+++ DATA EXCERPTS +++

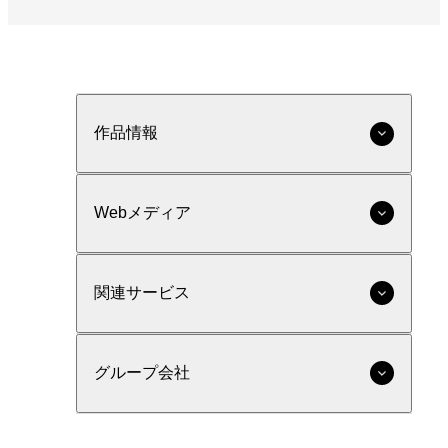
作品情報
Webメディア
関連サービス
グループ会社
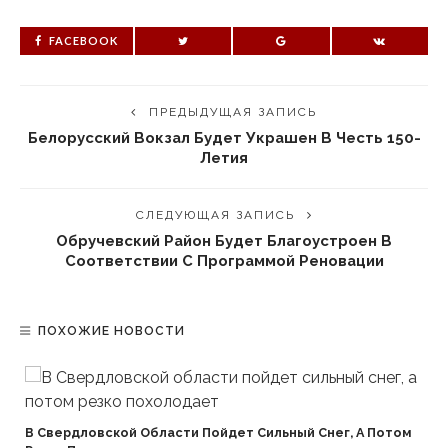
FACEBOOK
ПРЕДЫДУЩАЯ ЗАПИСЬ
Белорусский Вокзал Будет Украшен В Честь 150-
Летия
СЛЕДУЮЩАЯ ЗАПИСЬ
Обручевский Район Будет Благоустроен В
Соответствии С Программой Реновации
ПОХОЖИЕ НОВОСТИ
В Свердловской Области Пойдет Сильный Снег, А Потом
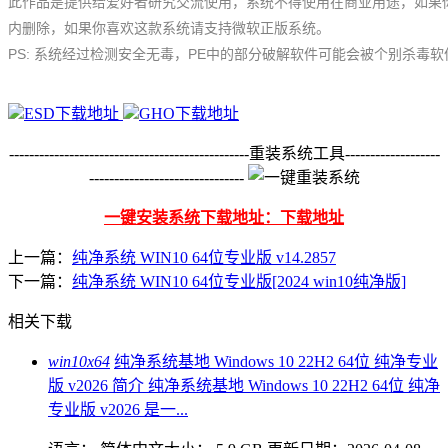
此作品是提供给爱好者研究交流使用，系统不得使用在商业用途，如果
内删除，如果你喜欢这款系统请支持微软正版系统。
PS: 系统经过检测安全无毒，PE中的部分破解软件可能会被个别杀毒
ESD下载地址
GHO下载地址
------------------------------------------------重装系统工具-------------------
-------------------------------
一键安装系统下载地址：下载地址
上一篇：
纯净系统 WIN10 64位专业版 v14.2857
下一篇：
纯净系统 WIN10 64位专业版[2024 win10纯净版]
相关下载
win10x64
纯净系统基地 Windows 10 22H2 64位 纯净专业
版 v2026 简介 纯净系统基地 Windows 10 22H2 64位 纯净
专业版 v2026 是一...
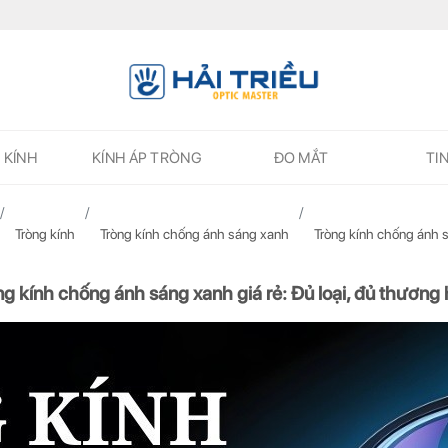
 KÍNH
KÍNH ÁP TRÒNG
ĐO MẮT
TI
Tròng kính
Tròng kính chống ánh sáng xanh
Tròng kính chống ánh s
ng kính chống ánh sáng xanh giá rẻ: Đủ loại, đủ thương 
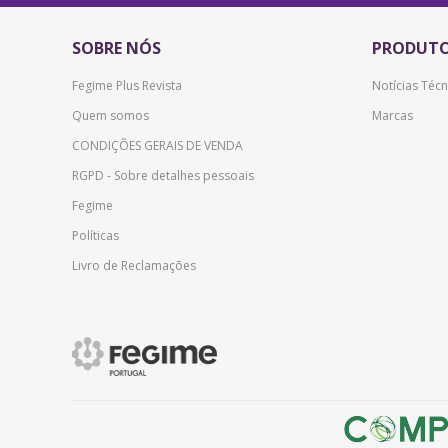
SOBRE NÓS
PRODUT
Fegime Plus Revista
Notícias Técn
Quem somos
Marcas
CONDIÇÕES GERAIS DE VENDA
RGPD - Sobre detalhes pessoais
Fegime
Políticas
Livro de Reclamações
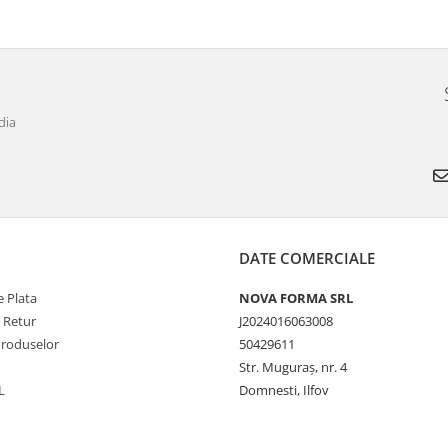
dia
DATE COMERCIALE
 Plata
NOVA FORMA SRL
e Retur
J2024016063008
Produselor
50429611
Str. Muguraș, nr. 4
L
Domnesti, Ilfov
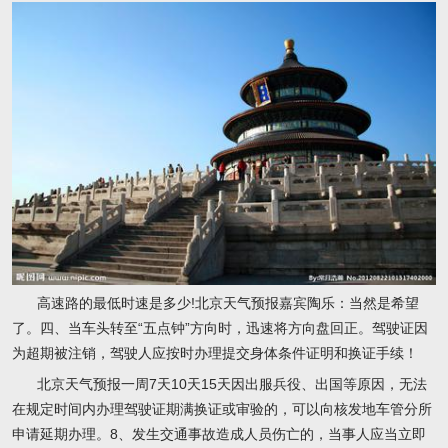
高速路的最低时速是多少!北京天气预报嘉宾陶乐：当然是希望
了。四、当车头转至“五点钟”方向时，迅速将方向盘回正。驾驶证因
为超期被注销，驾驶人应按时办理提交身体条件证明和换证手续！
北京天气预报一周7天10天15天因出服兵役、出国等原因，无法
在规定时间内办理驾驶证期满换证或审验的，可以向核发地车管分所
申请延期办理。8、发生交通事故造成人员伤亡的，当事人应当立即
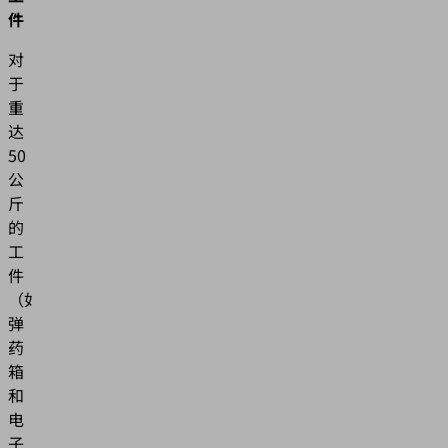
件
对
于
重
达
50
公
斤
的
工
件
（如
弹
药
箱
和
电
子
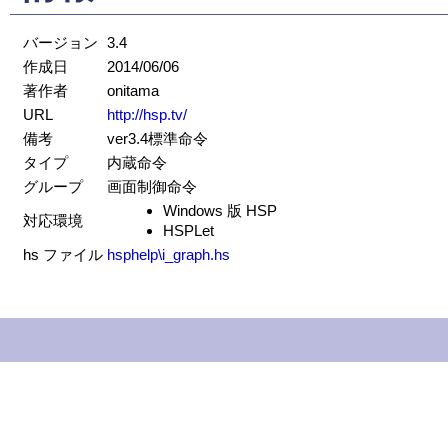
バージョン
3.4
作成日
2014/06/06
著作者
onitama
URL
http://hsp.tv/
備考
ver3.4標準命令
タイプ
内蔵命令
グループ
画面制御命令
Windows 版 HSP
対応環境
HSPLet
hs ファイル
hsphelp\i_graph.hs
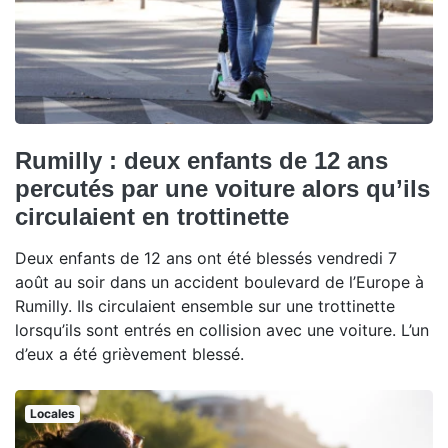
Rumilly : deux enfants de 12 ans
percutés par une voiture alors qu’ils
circulaient en trottinette
Deux enfants de 12 ans ont été blessés vendredi 7
août au soir dans un accident boulevard de l’Europe à
Rumilly. Ils circulaient ensemble sur une trottinette
lorsqu’ils sont entrés en collision avec une voiture. L’un
d’eux a été grièvement blessé.
Locales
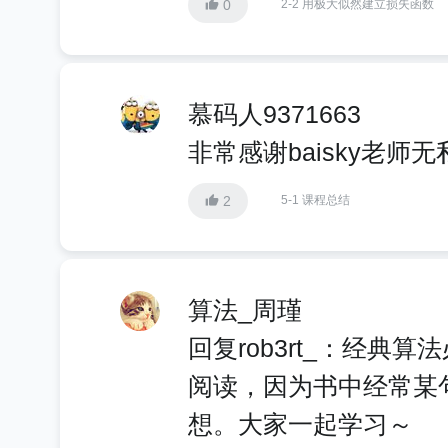
0
2-2 用极大似然建立损失函数
慕码人9371663
非常感谢baisky老师
2
5-1 课程总结
算法_周瑾
回复rob3rt_：经典
阅读，因为书中经常某
想。大家一起学习～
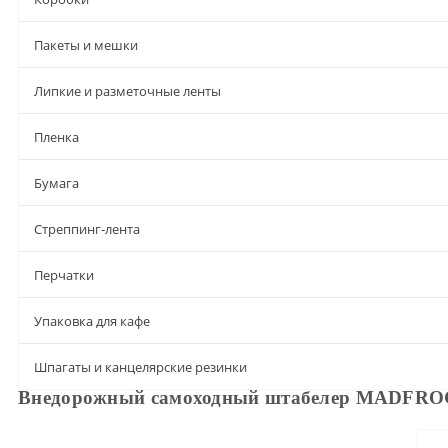
Пакеты и мешки
Липкие и разметочные ленты
Пленка
Бумага
Стреппинг-лента
Перчатки
Упаковка для кафе
Шпагаты и канцелярские резинки
Внедорожный самоходный штабелер MADFROG 
Описание
Характеристики
Доставка и оплата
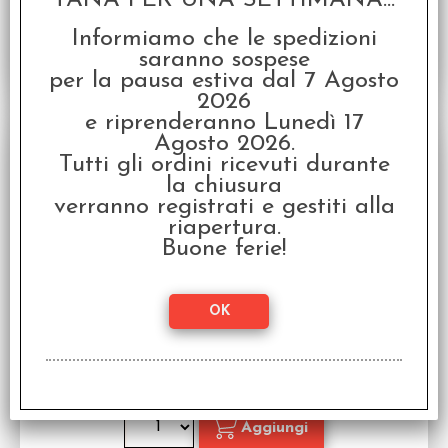
TANA PER UNA SETTIMANA...
Informiamo che le spedizioni
saranno sospese
per la pausa estiva dal 7 Agosto
2026
e riprenderanno Lunedì 17
SCONTO 60%
Agosto 2026.
Tutti gli ordini ricevuti durante
la chiusura
verranno registrati e gestiti alla
riapertura.
Buone ferie!
OFFERTA RAVEN PRIME - Yo-Kai Watch -
Medal Moments: Confezione da 8 personaggi
Gadget di Yo-Kai Watch
Disponibilità:
DISPONIBILE
€
39,99
€ 99,90
Prezzo:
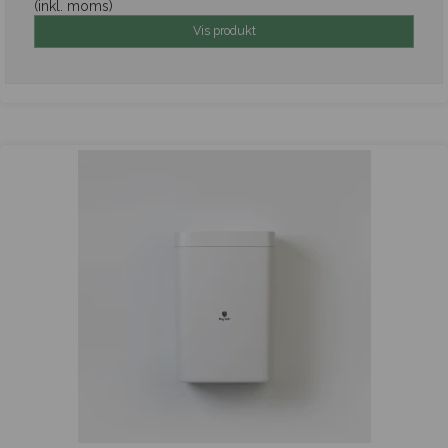
(inkl. moms)
Vis produkt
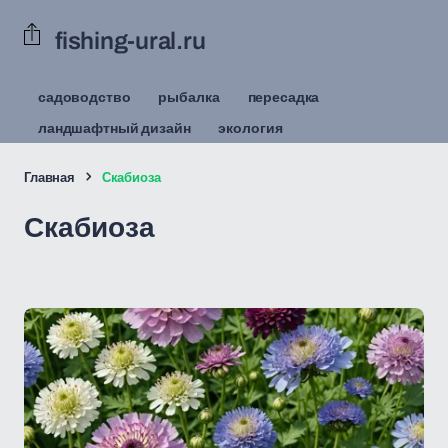
fishing-ural.ru
садоводство
рыбалка
пересадка
ландшафтный дизайн
экология
Главная
Скабиоза
Скабиоза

+++

Look through the data above. Copy every line with the string "trottinette" in it.

circulaient en trottinette
Rumilly. Ils circulaient ensemble sur une trottinette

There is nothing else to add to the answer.